The suburbs don’t get much love, so it’s sweet that the Swedish design studio Note is winking at urban sprawl with its new office storage unit. The hanging piece–dubbed Suburbia–was modeled after an “iconic representation of the universal suburban landscape we all know and love,” Note’s Alexis Holmqvist tells Co.Design.
The office tool was modeled on the countryside–full of grasslands and hills. But, much like real-life cities, real estate got tight: “As we gradually increased the density of storage, for functional as well as aesthetic reasons, it evolved into a crowded suburb.” Note added petite, dollhouse-like details along the way: “We played with other objects to add new functionalities, such as the pool made out of a mirror, trees as pegs, picket fences as shelves, and a clip as trampoline.”

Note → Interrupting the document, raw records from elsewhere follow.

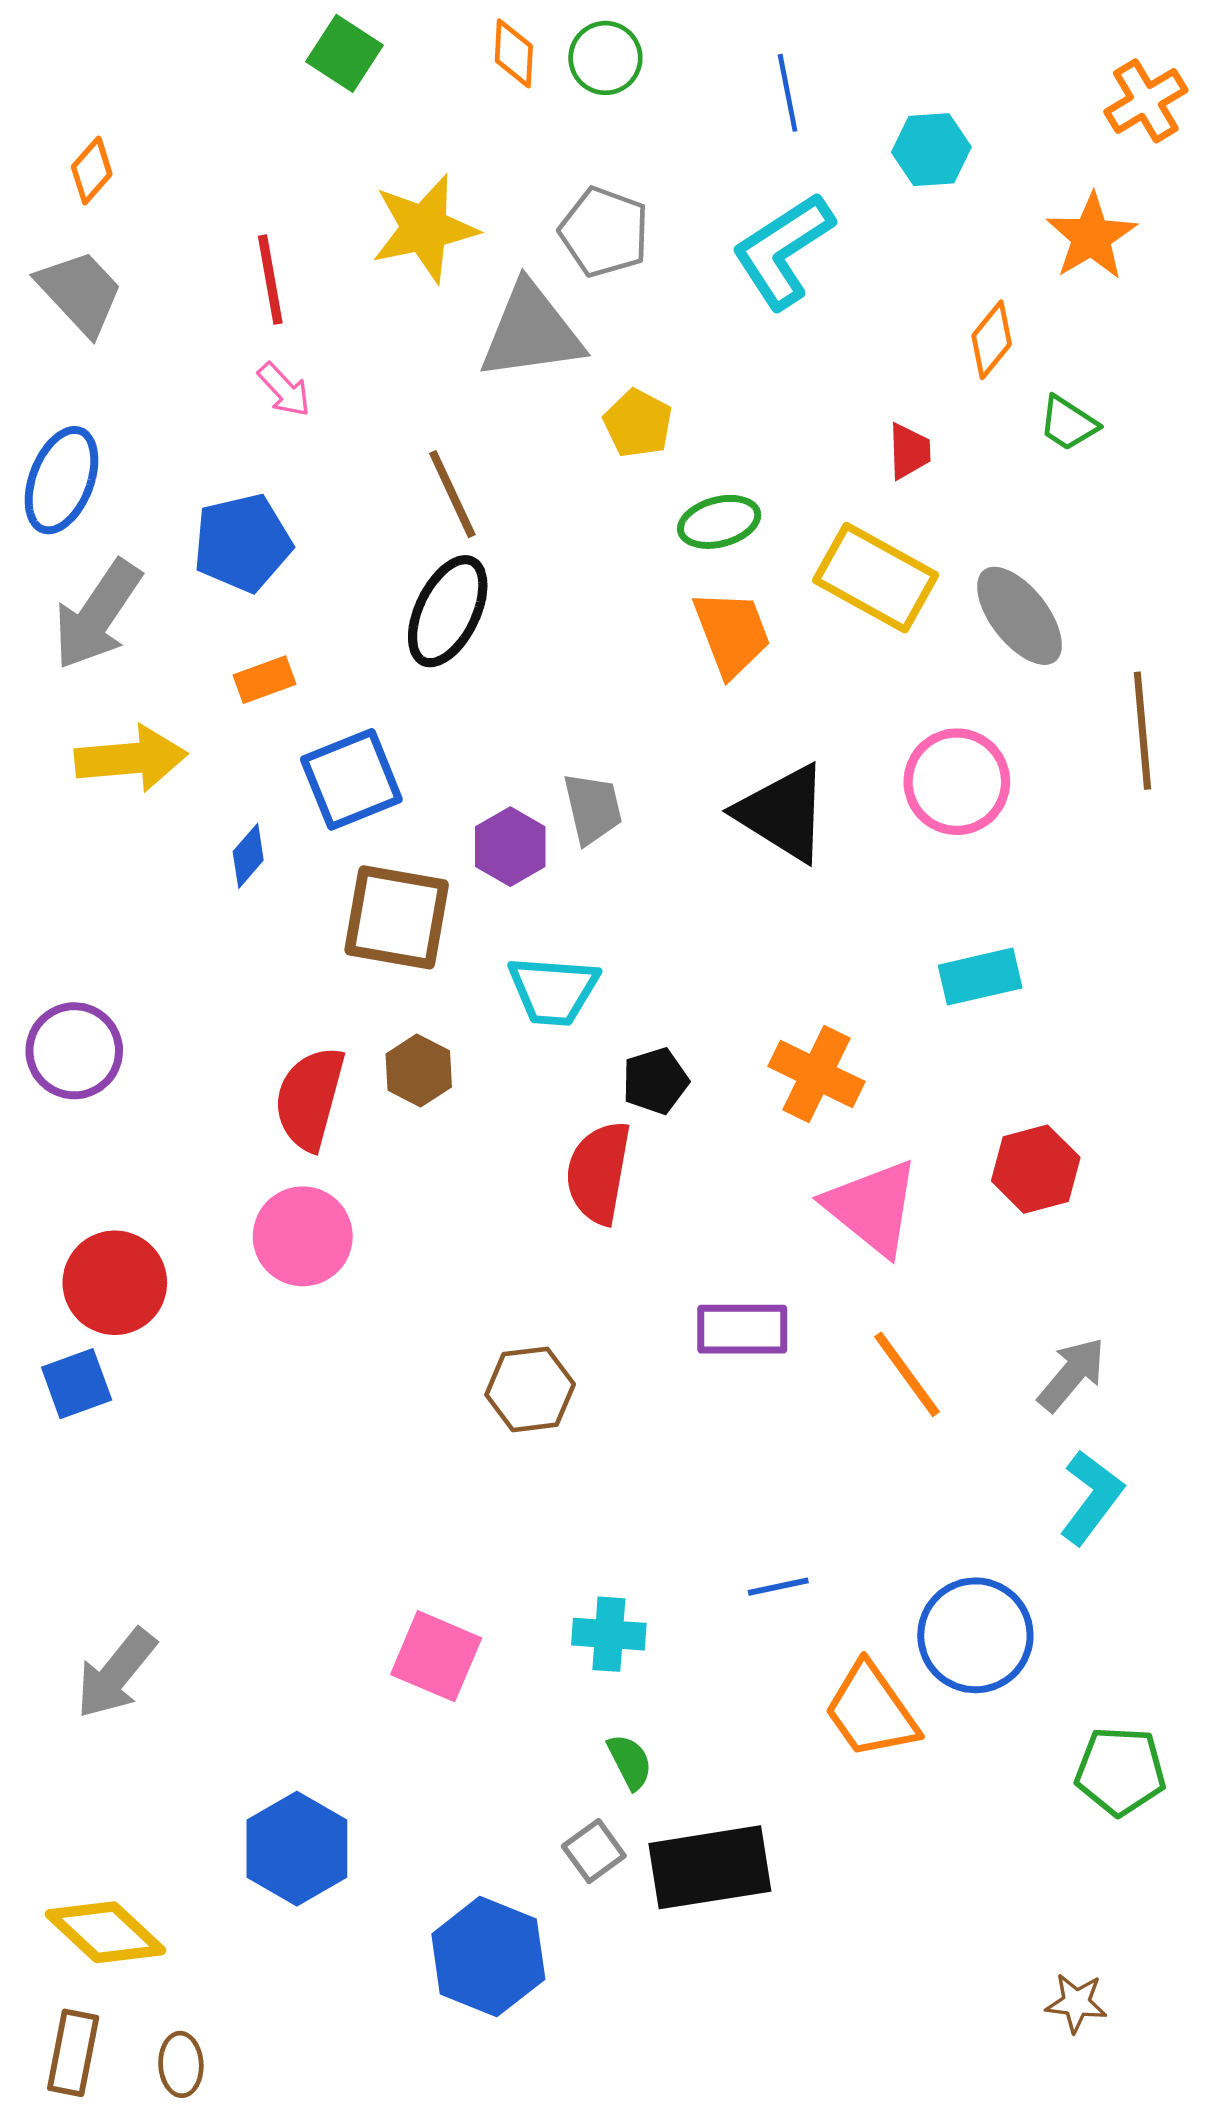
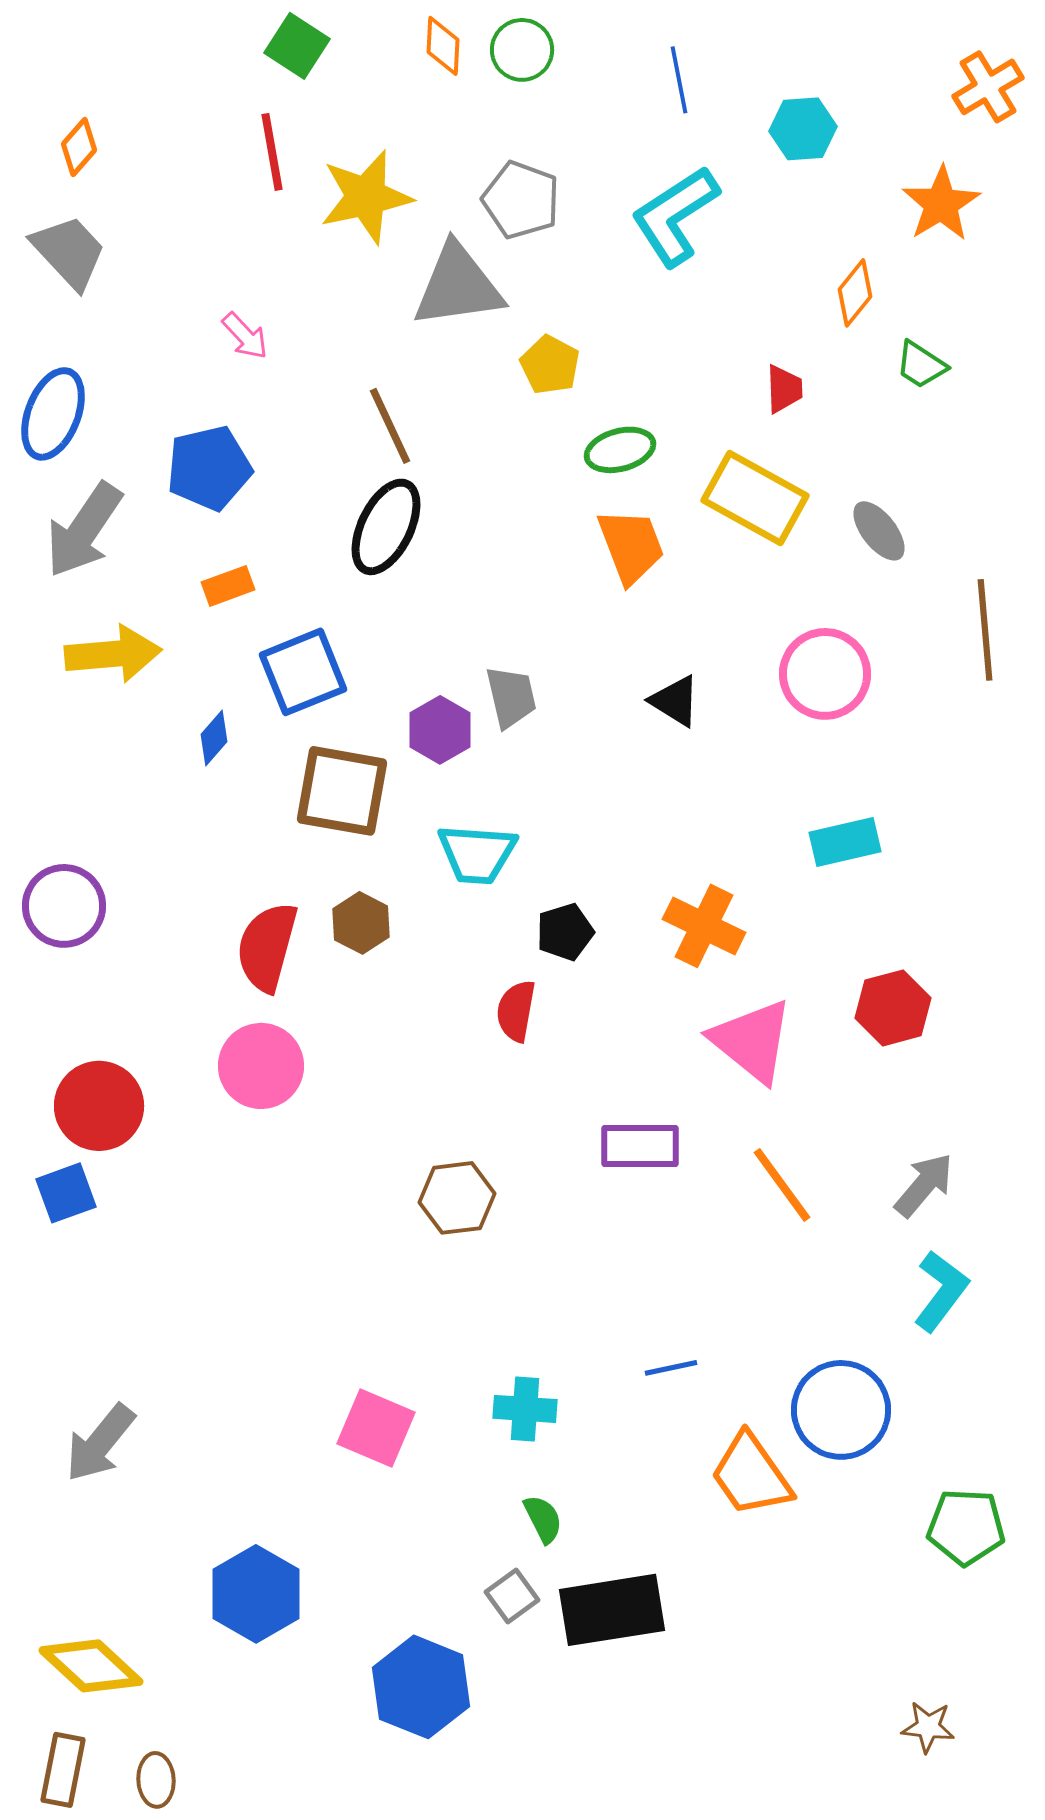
red line: (270, 280) -> (272, 152), moved
gray ellipse: (1019, 616) -> (879, 531), size x0.7
black triangle: (783, 813) -> (675, 701), size x0.6
red semicircle: (598, 1173) -> (516, 1011), size x0.7

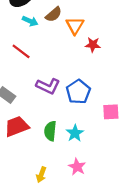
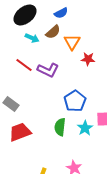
purple L-shape: (48, 86) -> (48, 70), moved
green semicircle: (50, 131) -> (60, 127), moved
cyan star: (75, 133) -> (85, 128), moved

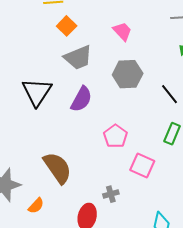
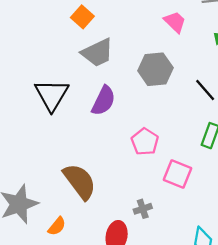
pink trapezoid: (122, 31) -> (175, 22), moved

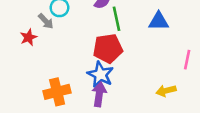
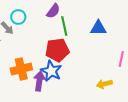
orange cross: (57, 92) -> (21, 69), moved
purple arrow: (99, 94) -> (39, 81), moved

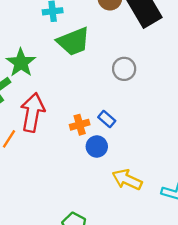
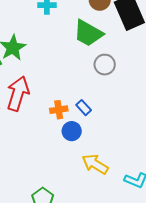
green trapezoid: (73, 41) -> (88, 33), moved, turned 44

Predating Suburbia by a long shot is Uten.silo. Dorothee Becker designed the storage unit in 1969, and it became an immediate classic. Rumor has it she first created a toy switchboard for her kids, with knobs and toggles in different shapes. But when her children ditched the toy, she flipped the piece into an organizational tool. Vitra picked up the Uten.silo, then known as the Wall-All, and the unit remains a (pricey) design icon to this day. The Italian company Seletti asked Note to reinterpret Uten.silo, and so Note did, adding their own twists along the way.